**** GIVEN DATA ****

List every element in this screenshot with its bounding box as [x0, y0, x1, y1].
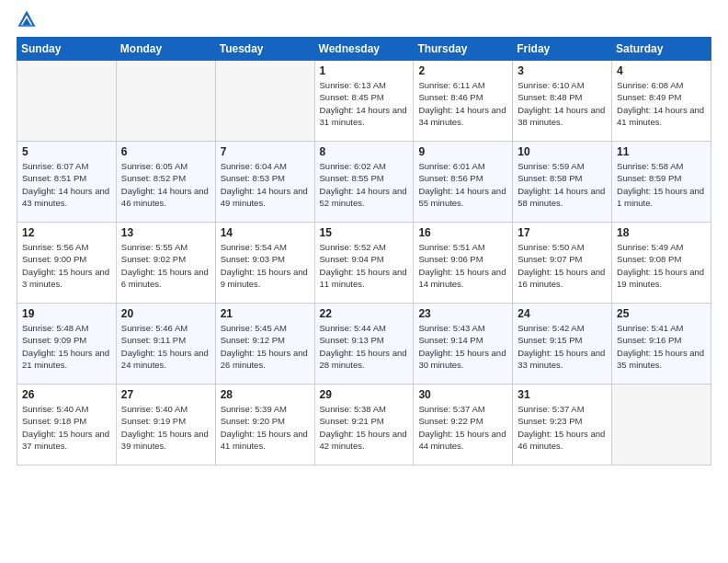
calendar-cell: 5Sunrise: 6:07 AM Sunset: 8:51 PM Daylig…: [17, 142, 117, 223]
calendar-cell: 6Sunrise: 6:05 AM Sunset: 8:52 PM Daylig…: [116, 142, 215, 223]
calendar-cell: 30Sunrise: 5:37 AM Sunset: 9:22 PM Dayli…: [414, 385, 513, 465]
day-number: 24: [518, 307, 607, 320]
calendar-cell: 20Sunrise: 5:46 AM Sunset: 9:11 PM Dayli…: [116, 304, 215, 385]
calendar-cell: 12Sunrise: 5:56 AM Sunset: 9:00 PM Dayli…: [17, 223, 117, 304]
day-info: Sunrise: 6:10 AM Sunset: 8:48 PM Dayligh…: [518, 79, 607, 128]
day-number: 30: [418, 388, 507, 401]
day-info: Sunrise: 5:45 AM Sunset: 9:12 PM Dayligh…: [221, 322, 310, 371]
day-number: 17: [518, 226, 607, 239]
calendar-cell: 11Sunrise: 5:58 AM Sunset: 8:59 PM Dayli…: [612, 142, 711, 223]
day-number: 21: [221, 307, 310, 320]
calendar-cell: 21Sunrise: 5:45 AM Sunset: 9:12 PM Dayli…: [215, 304, 314, 385]
day-number: 1: [320, 64, 409, 77]
day-info: Sunrise: 6:02 AM Sunset: 8:55 PM Dayligh…: [320, 160, 409, 209]
day-info: Sunrise: 5:44 AM Sunset: 9:13 PM Dayligh…: [320, 322, 409, 371]
calendar-cell: [215, 61, 314, 142]
day-info: Sunrise: 6:13 AM Sunset: 8:45 PM Dayligh…: [320, 79, 409, 128]
day-info: Sunrise: 5:50 AM Sunset: 9:07 PM Dayligh…: [518, 241, 607, 290]
calendar-cell: 28Sunrise: 5:39 AM Sunset: 9:20 PM Dayli…: [215, 385, 314, 465]
day-number: 28: [221, 388, 310, 401]
col-header-wednesday: Wednesday: [314, 38, 414, 61]
day-number: 16: [418, 226, 507, 239]
day-number: 23: [418, 307, 507, 320]
col-header-sunday: Sunday: [17, 38, 117, 61]
day-info: Sunrise: 6:08 AM Sunset: 8:49 PM Dayligh…: [617, 79, 706, 128]
day-number: 29: [320, 388, 409, 401]
calendar-cell: 4Sunrise: 6:08 AM Sunset: 8:49 PM Daylig…: [612, 61, 711, 142]
col-header-friday: Friday: [513, 38, 612, 61]
day-info: Sunrise: 5:58 AM Sunset: 8:59 PM Dayligh…: [617, 160, 706, 209]
calendar-cell: 15Sunrise: 5:52 AM Sunset: 9:04 PM Dayli…: [314, 223, 414, 304]
day-info: Sunrise: 6:11 AM Sunset: 8:46 PM Dayligh…: [418, 79, 507, 128]
week-row-1: 1Sunrise: 6:13 AM Sunset: 8:45 PM Daylig…: [17, 61, 711, 142]
calendar-cell: 31Sunrise: 5:37 AM Sunset: 9:23 PM Dayli…: [513, 385, 612, 465]
logo-icon: [17, 9, 37, 29]
day-number: 14: [221, 226, 310, 239]
day-info: Sunrise: 5:42 AM Sunset: 9:15 PM Dayligh…: [518, 322, 607, 371]
day-info: Sunrise: 6:04 AM Sunset: 8:53 PM Dayligh…: [221, 160, 310, 209]
calendar-cell: 13Sunrise: 5:55 AM Sunset: 9:02 PM Dayli…: [116, 223, 215, 304]
day-number: 13: [121, 226, 210, 239]
calendar-cell: [612, 385, 711, 465]
day-info: Sunrise: 5:43 AM Sunset: 9:14 PM Dayligh…: [418, 322, 507, 371]
calendar-cell: 19Sunrise: 5:48 AM Sunset: 9:09 PM Dayli…: [17, 304, 117, 385]
col-header-saturday: Saturday: [612, 38, 711, 61]
day-number: 27: [121, 388, 210, 401]
calendar-cell: 27Sunrise: 5:40 AM Sunset: 9:19 PM Dayli…: [116, 385, 215, 465]
day-number: 8: [320, 145, 409, 158]
calendar-cell: 7Sunrise: 6:04 AM Sunset: 8:53 PM Daylig…: [215, 142, 314, 223]
col-header-tuesday: Tuesday: [215, 38, 314, 61]
day-number: 5: [22, 145, 111, 158]
day-number: 20: [121, 307, 210, 320]
week-row-4: 19Sunrise: 5:48 AM Sunset: 9:09 PM Dayli…: [17, 304, 711, 385]
day-number: 26: [22, 388, 111, 401]
calendar-cell: 17Sunrise: 5:50 AM Sunset: 9:07 PM Dayli…: [513, 223, 612, 304]
day-number: 19: [22, 307, 111, 320]
day-number: 9: [418, 145, 507, 158]
day-info: Sunrise: 5:39 AM Sunset: 9:20 PM Dayligh…: [221, 403, 310, 452]
calendar-cell: 26Sunrise: 5:40 AM Sunset: 9:18 PM Dayli…: [17, 385, 117, 465]
col-header-monday: Monday: [116, 38, 215, 61]
calendar-cell: 22Sunrise: 5:44 AM Sunset: 9:13 PM Dayli…: [314, 304, 414, 385]
day-info: Sunrise: 5:55 AM Sunset: 9:02 PM Dayligh…: [121, 241, 210, 290]
day-info: Sunrise: 5:52 AM Sunset: 9:04 PM Dayligh…: [320, 241, 409, 290]
day-info: Sunrise: 5:51 AM Sunset: 9:06 PM Dayligh…: [418, 241, 507, 290]
calendar: SundayMondayTuesdayWednesdayThursdayFrid…: [17, 37, 711, 465]
calendar-cell: 25Sunrise: 5:41 AM Sunset: 9:16 PM Dayli…: [612, 304, 711, 385]
calendar-cell: [17, 61, 117, 142]
day-number: 12: [22, 226, 111, 239]
calendar-cell: 8Sunrise: 6:02 AM Sunset: 8:55 PM Daylig…: [314, 142, 414, 223]
calendar-cell: 18Sunrise: 5:49 AM Sunset: 9:08 PM Dayli…: [612, 223, 711, 304]
day-info: Sunrise: 6:05 AM Sunset: 8:52 PM Dayligh…: [121, 160, 210, 209]
calendar-cell: [116, 61, 215, 142]
week-row-2: 5Sunrise: 6:07 AM Sunset: 8:51 PM Daylig…: [17, 142, 711, 223]
calendar-cell: 24Sunrise: 5:42 AM Sunset: 9:15 PM Dayli…: [513, 304, 612, 385]
calendar-cell: 14Sunrise: 5:54 AM Sunset: 9:03 PM Dayli…: [215, 223, 314, 304]
day-number: 3: [518, 64, 607, 77]
day-number: 4: [617, 64, 706, 77]
calendar-header-row: SundayMondayTuesdayWednesdayThursdayFrid…: [17, 38, 711, 61]
calendar-cell: 9Sunrise: 6:01 AM Sunset: 8:56 PM Daylig…: [414, 142, 513, 223]
day-number: 11: [617, 145, 706, 158]
calendar-cell: 23Sunrise: 5:43 AM Sunset: 9:14 PM Dayli…: [414, 304, 513, 385]
day-info: Sunrise: 5:48 AM Sunset: 9:09 PM Dayligh…: [22, 322, 111, 371]
day-number: 25: [617, 307, 706, 320]
day-number: 22: [320, 307, 409, 320]
day-info: Sunrise: 5:40 AM Sunset: 9:19 PM Dayligh…: [121, 403, 210, 452]
day-info: Sunrise: 5:40 AM Sunset: 9:18 PM Dayligh…: [22, 403, 111, 452]
header: [17, 9, 711, 29]
day-number: 6: [121, 145, 210, 158]
day-info: Sunrise: 5:37 AM Sunset: 9:22 PM Dayligh…: [418, 403, 507, 452]
day-info: Sunrise: 5:56 AM Sunset: 9:00 PM Dayligh…: [22, 241, 111, 290]
day-info: Sunrise: 5:54 AM Sunset: 9:03 PM Dayligh…: [221, 241, 310, 290]
day-info: Sunrise: 5:38 AM Sunset: 9:21 PM Dayligh…: [320, 403, 409, 452]
calendar-cell: 1Sunrise: 6:13 AM Sunset: 8:45 PM Daylig…: [314, 61, 414, 142]
day-number: 31: [518, 388, 607, 401]
day-number: 10: [518, 145, 607, 158]
day-info: Sunrise: 5:49 AM Sunset: 9:08 PM Dayligh…: [617, 241, 706, 290]
week-row-5: 26Sunrise: 5:40 AM Sunset: 9:18 PM Dayli…: [17, 385, 711, 465]
col-header-thursday: Thursday: [414, 38, 513, 61]
page: SundayMondayTuesdayWednesdayThursdayFrid…: [0, 0, 728, 563]
day-info: Sunrise: 5:46 AM Sunset: 9:11 PM Dayligh…: [121, 322, 210, 371]
week-row-3: 12Sunrise: 5:56 AM Sunset: 9:00 PM Dayli…: [17, 223, 711, 304]
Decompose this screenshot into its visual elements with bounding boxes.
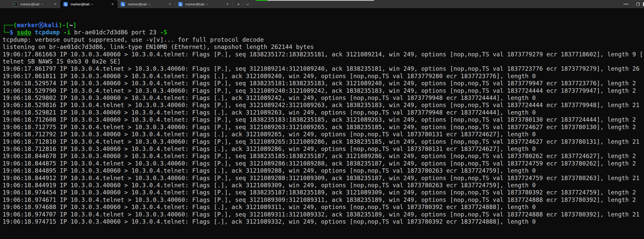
restore-icon (636, 3, 640, 6)
terminal-row: 19:06:18.712792 IP 10.3.0.3.40060 > 10.3… (3, 131, 644, 138)
titlebar[interactable]: marker@kali: ~ ✕ marker@kali: ~ ✕ marker… (0, 0, 644, 8)
maximize-restore-button[interactable] (632, 0, 644, 8)
terminal-row: 19:06:18.529790 IP 10.3.0.4.telnet > 10.… (3, 87, 644, 94)
terminal-row: 19:06:17.861811 IP 10.3.0.3.40060 > 10.3… (3, 72, 644, 80)
tab-marker-kali-1[interactable]: marker@kali: ~ ✕ (10, 0, 60, 8)
tab-dropdown-button[interactable] (243, 0, 252, 8)
powershell-icon (63, 2, 68, 6)
terminal-row: 19:06:18.974715 IP 10.3.0.3.40060 > 10.3… (3, 218, 644, 225)
terminal-row: 19:06:17.861797 IP 10.3.0.4.telnet > 10.… (3, 65, 644, 72)
terminal-row: 19:06:18.844919 IP 10.3.0.3.40060 > 10.3… (3, 182, 644, 189)
titlebar-left-padding (0, 0, 10, 8)
progress-strip-done (256, 0, 267, 1)
terminal-row: 19:06:18.844678 IP 10.3.0.3.40060 > 10.3… (3, 152, 644, 160)
terminal-output[interactable]: ┌──(markerⓀkali)-[~]└─$ sudo tcpdump -i … (0, 8, 644, 239)
terminal-row: 19:06:18.974671 IP 10.3.0.4.telnet > 10.… (3, 196, 644, 203)
tab-title: marker@kali: ~ (20, 2, 51, 6)
terminal-row: 19:06:18.844895 IP 10.3.0.3.40060 > 10.3… (3, 167, 644, 174)
bash-terminal-icon (13, 2, 18, 6)
terminal-row: └─$ sudo tcpdump -i br-ae01dc7d3d86 port… (3, 29, 644, 36)
new-tab-button[interactable]: + (234, 0, 243, 8)
terminal-row: 19:06:18.529574 IP 10.3.0.3.40060 > 10.3… (3, 80, 644, 87)
terminal-row: listening on br-ae01dc7d3d86, link-type … (3, 43, 644, 50)
terminal-row: 19:06:18.529821 IP 10.3.0.3.40060 > 10.3… (3, 109, 644, 116)
progress-strip (256, 0, 374, 1)
minimize-icon (624, 4, 628, 4)
tab-marker-kali-3[interactable]: marker@kali: ~ ✕ (118, 0, 175, 8)
terminal-row: 19:06:18.974454 IP 10.3.0.3.40060 > 10.3… (3, 189, 644, 196)
terminal-row: 19:06:18.529816 IP 10.3.0.4.telnet > 10.… (3, 101, 644, 109)
terminal-row: 19:06:18.974688 IP 10.3.0.3.40060 > 10.3… (3, 203, 644, 211)
tab-close-button[interactable]: ✕ (225, 2, 229, 6)
terminal-row: 19:06:18.844912 IP 10.3.0.4.telnet > 10.… (3, 174, 644, 182)
powershell-icon (178, 2, 183, 6)
tab-close-button[interactable]: ✕ (111, 2, 115, 6)
terminal-row: 19:06:18.974707 IP 10.3.0.4.telnet > 10.… (3, 211, 644, 218)
tab-close-button[interactable]: ✕ (168, 2, 172, 6)
terminal-row: 19:06:18.712775 IP 10.3.0.4.telnet > 10.… (3, 123, 644, 131)
tab-title: marker@kali: ~ (185, 2, 223, 6)
terminal-row: 19:06:18.712816 IP 10.3.0.3.40060 > 10.3… (3, 145, 644, 152)
tab-title: marker@kali: ~ (71, 2, 108, 6)
terminal-row: telnet SB NAWS IS 0xb3 0 0x2e SE] (3, 58, 644, 65)
window-controls (620, 0, 644, 8)
terminal-row: tcpdump: verbose output suppressed, use … (3, 36, 644, 43)
minimize-button[interactable] (620, 0, 632, 8)
terminal-row: 19:06:18.712810 IP 10.3.0.4.telnet > 10.… (3, 138, 644, 145)
tab-marker-kali-2-active[interactable]: marker@kali: ~ ✕ (60, 0, 118, 8)
chevron-down-icon (246, 2, 249, 5)
terminal-row: 19:06:18.529802 IP 10.3.0.3.40060 > 10.3… (3, 94, 644, 101)
tab-close-button[interactable]: ✕ (53, 2, 57, 6)
terminal-row: 19:06:18.712608 IP 10.3.0.3.40060 > 10.3… (3, 116, 644, 123)
new-tab-plus-icon: + (237, 2, 240, 6)
tab-title: marker@kali: ~ (128, 2, 165, 6)
terminal-row: ┌──(markerⓀkali)-[~] (3, 22, 644, 29)
terminal-row: 19:06:17.861663 IP 10.3.0.3.40060 > 10.3… (3, 51, 644, 58)
tab-marker-kali-4[interactable]: marker@kali: ~ ✕ (175, 0, 232, 8)
close-button-partial[interactable] (643, 2, 644, 6)
powershell-icon (121, 2, 125, 6)
terminal-row: 19:06:18.844875 IP 10.3.0.4.telnet > 10.… (3, 160, 644, 167)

****

> [EXERCISE DETAILS]: Copy out the lines of the data where the string "progress" occurs.

> [TASK SOLUTION]:
progress-strip-done (256, 0, 267, 1)
progress-strip (256, 0, 374, 1)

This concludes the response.